Go line by line through the data and copy those with the word "bounding".

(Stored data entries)
* * *

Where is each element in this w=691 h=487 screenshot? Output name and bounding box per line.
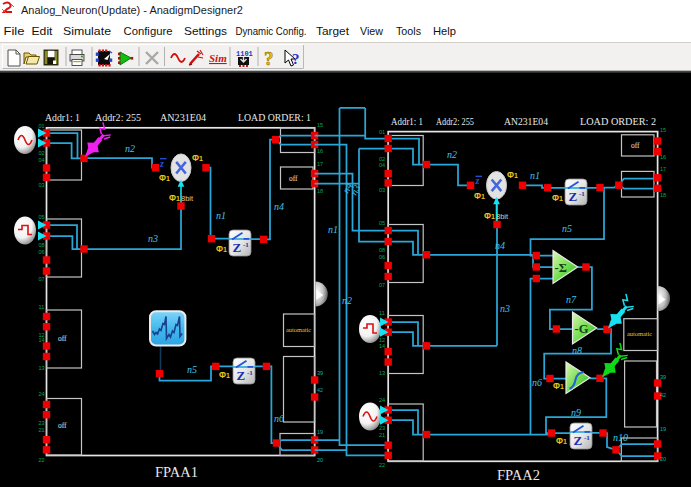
svg-text:19: 19 (660, 426, 666, 432)
svg-text:22: 22 (39, 457, 45, 463)
svg-text:1101: 1101 (236, 50, 253, 58)
svg-text:1: 1 (223, 246, 227, 253)
svg-text:11: 11 (39, 304, 45, 310)
svg-text:1: 1 (563, 438, 567, 445)
svg-text:16: 16 (317, 148, 323, 154)
svg-text:Φ: Φ (216, 244, 223, 254)
svg-text:Φ: Φ (169, 193, 176, 203)
svg-text:06: 06 (39, 249, 45, 255)
svg-text:AN231E04: AN231E04 (504, 117, 548, 127)
svg-text:39: 39 (660, 374, 666, 380)
svg-text:Φ: Φ (192, 153, 199, 163)
svg-text:AN231E04: AN231E04 (160, 113, 206, 123)
svg-text:Φ: Φ (159, 173, 166, 183)
svg-text:off: off (631, 141, 640, 150)
svg-text:n1: n1 (530, 170, 540, 181)
svg-text:05: 05 (379, 220, 385, 226)
svg-text:n5: n5 (187, 364, 197, 375)
svg-text:LOAD ORDER: 2: LOAD ORDER: 2 (580, 117, 656, 127)
svg-text:23: 23 (39, 420, 45, 426)
svg-text:View: View (360, 25, 383, 37)
svg-text:n1: n1 (216, 210, 226, 221)
svg-text:n9: n9 (571, 407, 581, 418)
svg-text:14: 14 (379, 343, 385, 349)
svg-text:04: 04 (39, 157, 45, 163)
svg-text:n7: n7 (566, 294, 577, 305)
svg-text:-G: -G (575, 322, 589, 336)
svg-text:Settings: Settings (184, 25, 228, 37)
svg-text:n2: n2 (447, 149, 457, 160)
svg-text:n1: n1 (328, 224, 338, 235)
svg-text:08: 08 (39, 242, 45, 248)
svg-text:1: 1 (199, 155, 203, 162)
svg-text:Addr2: 255: Addr2: 255 (95, 113, 141, 123)
svg-text:14: 14 (39, 337, 45, 343)
svg-text:15: 15 (660, 127, 666, 133)
svg-text:?: ? (264, 48, 274, 69)
svg-text:20: 20 (317, 457, 323, 463)
svg-text:1: 1 (560, 383, 564, 390)
svg-text:17: 17 (660, 166, 666, 172)
svg-text:n10: n10 (613, 432, 628, 443)
svg-text:15: 15 (317, 122, 323, 128)
svg-text:13: 13 (39, 365, 45, 371)
svg-text:17: 17 (317, 161, 323, 167)
svg-text:n8: n8 (572, 345, 582, 356)
svg-text:n3: n3 (500, 303, 510, 314)
svg-text:21: 21 (379, 432, 385, 438)
svg-text:06: 06 (379, 254, 385, 260)
svg-text:1: 1 (514, 172, 518, 179)
svg-text:39: 39 (317, 370, 323, 376)
svg-text:04: 04 (379, 162, 385, 168)
svg-text:FPAA1: FPAA1 (155, 464, 198, 480)
svg-text:n3: n3 (148, 233, 158, 244)
svg-text:08: 08 (379, 247, 385, 253)
svg-text:02: 02 (379, 156, 385, 162)
svg-text:Φ: Φ (484, 211, 491, 221)
svg-text:Simulate: Simulate (63, 25, 111, 37)
svg-text:21: 21 (39, 427, 45, 433)
svg-text:03: 03 (39, 182, 45, 188)
svg-text:24: 24 (379, 397, 385, 403)
svg-text:automatic: automatic (286, 326, 311, 333)
svg-text:07: 07 (379, 282, 385, 288)
svg-text:off: off (58, 421, 67, 430)
svg-text:Φ: Φ (552, 193, 559, 203)
svg-text:8bit: 8bit (496, 212, 509, 221)
svg-text:n6: n6 (532, 377, 542, 388)
svg-text:Edit: Edit (32, 25, 53, 37)
svg-text:Analog_Neuron(Update) - Anadig: Analog_Neuron(Update) - AnadigmDesigner2 (21, 4, 243, 16)
svg-text:Tools: Tools (396, 25, 421, 37)
svg-text:Φ: Φ (556, 436, 563, 446)
svg-text:Φ: Φ (219, 370, 226, 380)
svg-text:11: 11 (379, 310, 385, 316)
svg-text:Addr1: 1: Addr1: 1 (391, 117, 423, 127)
svg-text:n4: n4 (274, 201, 284, 212)
svg-text:Φ: Φ (553, 381, 560, 391)
svg-text:16: 16 (660, 154, 666, 160)
svg-text:1: 1 (481, 193, 485, 200)
svg-text:Φ: Φ (474, 191, 481, 201)
svg-text:20: 20 (660, 456, 666, 462)
svg-text:1: 1 (559, 195, 563, 202)
svg-text:LOAD ORDER: 1: LOAD ORDER: 1 (238, 113, 311, 123)
svg-text:03: 03 (379, 187, 385, 193)
svg-text:Sim: Sim (209, 52, 227, 64)
svg-text:off: off (58, 334, 67, 343)
svg-text:13: 13 (379, 370, 385, 376)
svg-text:n5: n5 (562, 223, 572, 234)
svg-text:18: 18 (660, 192, 666, 198)
svg-text:Addr1: 1: Addr1: 1 (45, 113, 80, 123)
svg-text:42: 42 (660, 392, 666, 398)
svg-text:?: ? (292, 51, 300, 67)
svg-text:off: off (289, 174, 298, 183)
svg-text:1: 1 (491, 213, 495, 220)
svg-text:42: 42 (317, 387, 323, 393)
svg-text:22: 22 (379, 462, 385, 468)
svg-text:Configure: Configure (124, 25, 173, 37)
svg-text:Help: Help (433, 25, 456, 37)
svg-text:8bit: 8bit (181, 194, 194, 203)
svg-text:-Σ: -Σ (555, 261, 567, 275)
svg-text:02: 02 (39, 150, 45, 156)
svg-text:Target: Target (316, 25, 349, 37)
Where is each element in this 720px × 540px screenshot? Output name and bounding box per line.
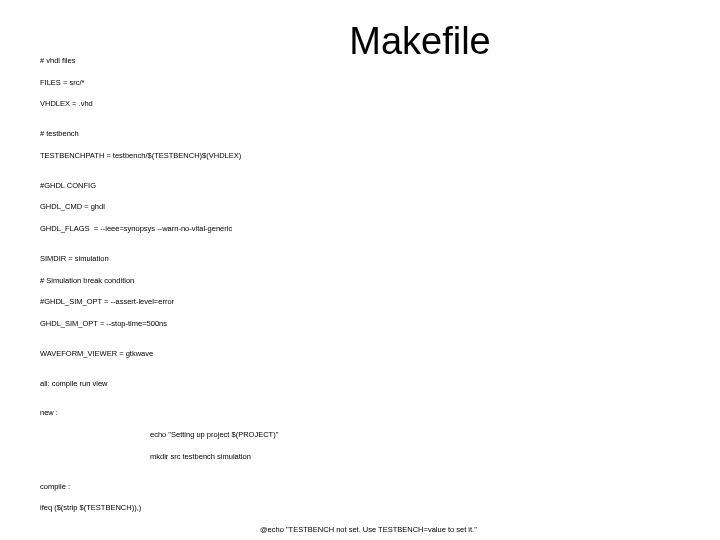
code-line: # Simulation break condition (40, 276, 720, 287)
makefile-code: # vhdl files FILES = src/* VHDLEX = .vhd… (0, 45, 720, 540)
code-line: WAVEFORM_VIEWER = gtkwave (40, 349, 720, 360)
code-line: GHDL_CMD = ghdl (40, 202, 720, 213)
code-line: all: compile run view (40, 379, 720, 390)
code-line: SIMDIR = simulation (40, 254, 720, 265)
code-line: compile : (40, 482, 720, 493)
code-line: ifeq ($(strip $(TESTBENCH)),) (40, 503, 720, 514)
code-line: FILES = src/* (40, 78, 720, 89)
code-line: GHDL_FLAGS = --ieee=synopsys --warn-no-v… (40, 224, 720, 235)
code-line: new : (40, 408, 720, 419)
code-line: #GHDL_SIM_OPT = --assert-level=error (40, 297, 720, 308)
code-line: @echo "TESTBENCH not set. Use TESTBENCH=… (40, 525, 720, 536)
code-line: GHDL_SIM_OPT = --stop-time=500ns (40, 319, 720, 330)
code-line: mkdir src testbench simulation (40, 452, 720, 463)
code-line: VHDLEX = .vhd (40, 99, 720, 110)
code-line: TESTBENCHPATH = testbench/$(TESTBENCH)$(… (40, 151, 720, 162)
code-line: # testbench (40, 129, 720, 140)
code-line: echo "Setting up project $(PROJECT)" (40, 430, 720, 441)
code-line: #GHDL CONFIG (40, 181, 720, 192)
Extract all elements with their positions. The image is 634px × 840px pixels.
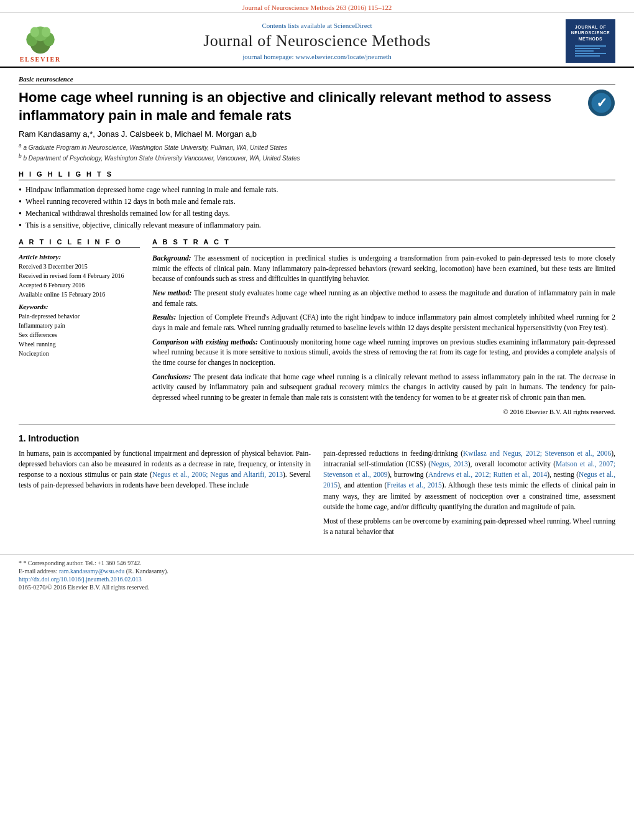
history-label: Article history: bbox=[19, 253, 140, 261]
corresponding-note: * * Corresponding author. Tel.: +1 360 5… bbox=[19, 560, 615, 566]
doi-link[interactable]: http://dx.doi.org/10.1016/j.jneumeth.201… bbox=[19, 576, 142, 583]
svg-point-5 bbox=[30, 27, 40, 37]
email-link[interactable]: ram.kandasamy@wsu.edu bbox=[59, 568, 124, 575]
intro-section: 1. Introduction In humans, pain is accom… bbox=[19, 433, 615, 542]
abstract-comparison: Comparison with existing methods: Contin… bbox=[152, 337, 615, 368]
journal-contents: Contents lists available at ScienceDirec… bbox=[68, 22, 566, 29]
journal-citation: Journal of Neuroscience Methods 263 (201… bbox=[242, 4, 392, 11]
elsevier-label: ELSEVIER bbox=[20, 56, 62, 63]
crossmark-icon: ✓ bbox=[587, 89, 615, 117]
highlights-heading: H I G H L I G H T S bbox=[19, 170, 615, 180]
highlights-list: • Hindpaw inflammation depressed home ca… bbox=[19, 185, 615, 231]
issn-line: 0165-0270/© 2016 Elsevier B.V. All right… bbox=[19, 584, 615, 591]
bullet-icon: • bbox=[19, 185, 22, 195]
intro-col-right: pain-depressed reductions in feeding/dri… bbox=[323, 448, 615, 542]
abstract-bg-label: Background: bbox=[152, 254, 191, 262]
abstract-col: A B S T R A C T Background: The assessme… bbox=[152, 238, 615, 415]
abstract-r-label: Results: bbox=[152, 313, 176, 321]
journal-homepage: journal homepage: www.elsevier.com/locat… bbox=[68, 53, 566, 60]
highlight-item: • Hindpaw inflammation depressed home ca… bbox=[19, 185, 615, 195]
homepage-link[interactable]: www.elsevier.com/locate/jneumeth bbox=[295, 53, 391, 60]
abstract-conc-label: Conclusions: bbox=[152, 373, 191, 381]
logo-decoration bbox=[575, 44, 606, 58]
journal-center: Contents lists available at ScienceDirec… bbox=[68, 22, 566, 60]
bullet-icon: • bbox=[19, 221, 22, 231]
svg-text:✓: ✓ bbox=[596, 95, 607, 111]
ref-negus-2013[interactable]: Negus, 2013 bbox=[431, 460, 468, 468]
intro-heading: 1. Introduction bbox=[19, 433, 615, 443]
abstract-nm-label: New method: bbox=[152, 289, 191, 297]
keywords-label: Keywords: bbox=[19, 303, 140, 310]
affiliation-a: a a Graduate Program in Neuroscience, Wa… bbox=[19, 142, 615, 151]
svg-point-6 bbox=[42, 27, 51, 37]
intro-col-left: In humans, pain is accompanied by functi… bbox=[19, 448, 311, 542]
intro-text-right: pain-depressed reductions in feeding/dri… bbox=[323, 448, 615, 538]
history-text: Received 3 December 2015 Received in rev… bbox=[19, 262, 140, 299]
highlight-item: • This is a sensitive, objective, clinic… bbox=[19, 221, 615, 231]
article-info-col: A R T I C L E I N F O Article history: R… bbox=[19, 238, 140, 415]
elsevier-tree-icon bbox=[19, 24, 62, 55]
page-footer: * * Corresponding author. Tel.: +1 360 5… bbox=[0, 554, 634, 596]
doi-line: http://dx.doi.org/10.1016/j.jneumeth.201… bbox=[19, 576, 615, 583]
email-note: E-mail address: ram.kandasamy@wsu.edu (R… bbox=[19, 568, 615, 575]
intro-body: In humans, pain is accompanied by functi… bbox=[19, 448, 615, 542]
elsevier-logo: ELSEVIER bbox=[12, 19, 68, 63]
abstract-c-label: Comparison with existing methods: bbox=[152, 338, 258, 346]
affiliation-b: b b Department of Psychology, Washington… bbox=[19, 153, 615, 162]
ref-negus-2006[interactable]: Negus et al., 2006; Negus and Altarifi, … bbox=[152, 471, 283, 478]
sciencedirect-link[interactable]: ScienceDirect bbox=[334, 22, 372, 29]
abstract-new-method: New method: The present study evaluates … bbox=[152, 288, 615, 308]
journal-header: ELSEVIER Contents lists available at Sci… bbox=[0, 13, 634, 68]
abstract-background: Background: The assessment of nociceptio… bbox=[152, 253, 615, 284]
article-title: Home cage wheel running is an objective … bbox=[19, 89, 575, 124]
article-header: Home cage wheel running is an objective … bbox=[19, 89, 615, 124]
abstract-results: Results: Injection of Complete Freund's … bbox=[152, 312, 615, 333]
bullet-icon: • bbox=[19, 197, 22, 207]
footnote-star: * bbox=[19, 560, 24, 566]
section-type: Basic neuroscience bbox=[19, 75, 615, 85]
journal-title: Journal of Neuroscience Methods bbox=[68, 32, 566, 50]
authors: Ram Kandasamy a,*, Jonas J. Calsbeek b, … bbox=[19, 129, 615, 139]
highlights-section: H I G H L I G H T S • Hindpaw inflammati… bbox=[19, 170, 615, 231]
section-divider bbox=[19, 424, 615, 425]
main-content: Basic neuroscience Home cage wheel runni… bbox=[0, 75, 634, 554]
intro-text-left: In humans, pain is accompanied by functi… bbox=[19, 448, 311, 491]
abstract-heading: A B S T R A C T bbox=[152, 238, 615, 248]
logo-text: JOURNAL OF NEUROSCIENCE METHODS bbox=[571, 24, 610, 41]
ref-kwilasz[interactable]: Kwilasz and Negus, 2012; Stevenson et al… bbox=[463, 450, 611, 457]
abstract-conclusions: Conclusions: The present data indicate t… bbox=[152, 372, 615, 403]
highlight-item: • Mechanical withdrawal thresholds remai… bbox=[19, 209, 615, 219]
article-info-heading: A R T I C L E I N F O bbox=[19, 238, 140, 248]
copyright-line: © 2016 Elsevier B.V. All rights reserved… bbox=[152, 408, 615, 415]
ref-andrews[interactable]: Andrews et al., 2012; Rutten et al., 201… bbox=[428, 471, 547, 478]
highlight-item: • Wheel running recovered within 12 days… bbox=[19, 197, 615, 207]
page: Journal of Neuroscience Methods 263 (201… bbox=[0, 0, 634, 840]
journal-top-bar: Journal of Neuroscience Methods 263 (201… bbox=[0, 0, 634, 13]
journal-logo-right: JOURNAL OF NEUROSCIENCE METHODS bbox=[566, 19, 615, 63]
keywords-text: Pain-depressed behavior Inflammatory pai… bbox=[19, 312, 140, 358]
bullet-icon: • bbox=[19, 209, 22, 219]
ref-freitas[interactable]: Freitas et al., 2015 bbox=[387, 481, 442, 489]
article-info-abstract: A R T I C L E I N F O Article history: R… bbox=[19, 238, 615, 415]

* * *

Written reply:
Where is each element in this w=691 h=487 screenshot? Output name and bounding box per line.
Where is each element in this 720px × 540px screenshot? Output name and bounding box per line.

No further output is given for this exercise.